Continuing our series looking at great paintings housed in London’s National Gallery…

A rather racy pair of treasures this week.

Hilaire-Germaine-Edgar Degas (1834-1917) is considered to be one of the founders of Impressionism (he exhibited with Monet et al) but in fact he rejected the label – calling himself a ‘Realist’ – and was often highly critical of the movement.

Although vaguely Impressionistic in its hazy tones, After the Bath, Woman Drying Herself (which hangs in Room 46, on the right as you go in) shows that the difference between Degas and, for example, Monet is line. Impressionism made line subservient to colour; Degas described himself as ‘a colourist with line’ – and this pastel drawing is all about line.

Specifically, it is about a pair of almost-parallel lines: the one that runs from the top of the subject’s left shoulder blade and down her spine; and the one that divides the top of her left thigh from her stomach.

Now, there’s no getting away from this. I haven’t done a scientific study, but I’ll bet that male gallery-goers linger longer in this corner of Room 46 than female ones. Just as they do at Diego Velazquez’s The Toilet of Venus (aka ‘The Rokeby Venus’).

Here again it is the lines that transfix. I hardly need to point out which lines – the eye can’t help but run down their lovingly-crafted contours.

After the Bath is often described as a voyeuristic picture. Certainly it’d be hard to make a case that it’s a feminist one. The subject, faceless, is depersonalised and the viewing angle is as through a keyhole. The Rokeby Venus at least has a face, but it is a blurred and distant reflection, an afterthought compared to the meticulously-drawn, glowing botty. If anything, Velazquez’s painting is even more blatantly lascivious: though perfectly formed, there’s nothing supernatural about this Venus, the goddess status is conferred only by the rather glum-looking Cupid and looks to me like nothing more than an excuse for a painting of  female curves.

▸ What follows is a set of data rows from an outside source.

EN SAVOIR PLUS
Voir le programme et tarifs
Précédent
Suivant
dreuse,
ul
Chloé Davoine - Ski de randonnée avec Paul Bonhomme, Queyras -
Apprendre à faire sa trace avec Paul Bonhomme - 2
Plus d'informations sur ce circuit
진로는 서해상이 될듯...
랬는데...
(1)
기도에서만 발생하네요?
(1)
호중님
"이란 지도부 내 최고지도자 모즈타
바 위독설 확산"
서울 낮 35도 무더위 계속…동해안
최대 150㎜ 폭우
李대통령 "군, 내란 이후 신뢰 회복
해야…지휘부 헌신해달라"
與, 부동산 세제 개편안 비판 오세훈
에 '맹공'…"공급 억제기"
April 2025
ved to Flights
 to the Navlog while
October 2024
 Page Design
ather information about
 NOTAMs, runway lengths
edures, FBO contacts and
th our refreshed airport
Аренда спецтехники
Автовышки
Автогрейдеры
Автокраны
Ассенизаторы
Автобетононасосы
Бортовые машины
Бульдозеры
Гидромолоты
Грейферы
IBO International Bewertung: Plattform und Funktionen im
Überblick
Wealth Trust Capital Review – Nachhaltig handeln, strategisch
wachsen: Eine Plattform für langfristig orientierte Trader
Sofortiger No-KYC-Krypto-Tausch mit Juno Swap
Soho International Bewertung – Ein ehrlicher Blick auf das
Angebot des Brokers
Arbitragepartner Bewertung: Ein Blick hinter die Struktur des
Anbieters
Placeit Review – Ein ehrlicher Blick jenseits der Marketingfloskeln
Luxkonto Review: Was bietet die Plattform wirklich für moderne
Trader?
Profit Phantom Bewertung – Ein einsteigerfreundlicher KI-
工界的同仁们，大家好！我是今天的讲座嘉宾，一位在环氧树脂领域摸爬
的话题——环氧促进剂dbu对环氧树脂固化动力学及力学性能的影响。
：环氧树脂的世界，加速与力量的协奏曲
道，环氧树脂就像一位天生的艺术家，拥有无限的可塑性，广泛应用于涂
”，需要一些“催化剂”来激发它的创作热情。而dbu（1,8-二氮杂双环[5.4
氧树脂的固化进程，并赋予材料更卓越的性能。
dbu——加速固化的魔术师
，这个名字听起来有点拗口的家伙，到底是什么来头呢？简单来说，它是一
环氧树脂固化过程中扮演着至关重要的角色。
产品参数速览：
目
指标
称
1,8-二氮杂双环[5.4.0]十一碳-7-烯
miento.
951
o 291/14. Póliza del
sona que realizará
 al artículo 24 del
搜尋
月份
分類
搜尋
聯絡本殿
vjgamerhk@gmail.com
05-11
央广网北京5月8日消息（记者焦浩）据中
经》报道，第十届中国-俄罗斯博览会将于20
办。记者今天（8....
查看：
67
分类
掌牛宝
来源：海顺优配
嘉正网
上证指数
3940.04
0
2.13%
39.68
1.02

Is there anything wrong with that? Art is supposed to be about beauty; and these are, for men, the Lines of Beauty – the sort that bring a chap to a halt mid-sentence, or launch the odd thousand ships here and there. To dismiss these pictures as voyeuristic would be to ignore their tenderness. Tenderness is definitely there, but it’s still probably not wise to linger too obviously in rooms 46 and 30 if in company.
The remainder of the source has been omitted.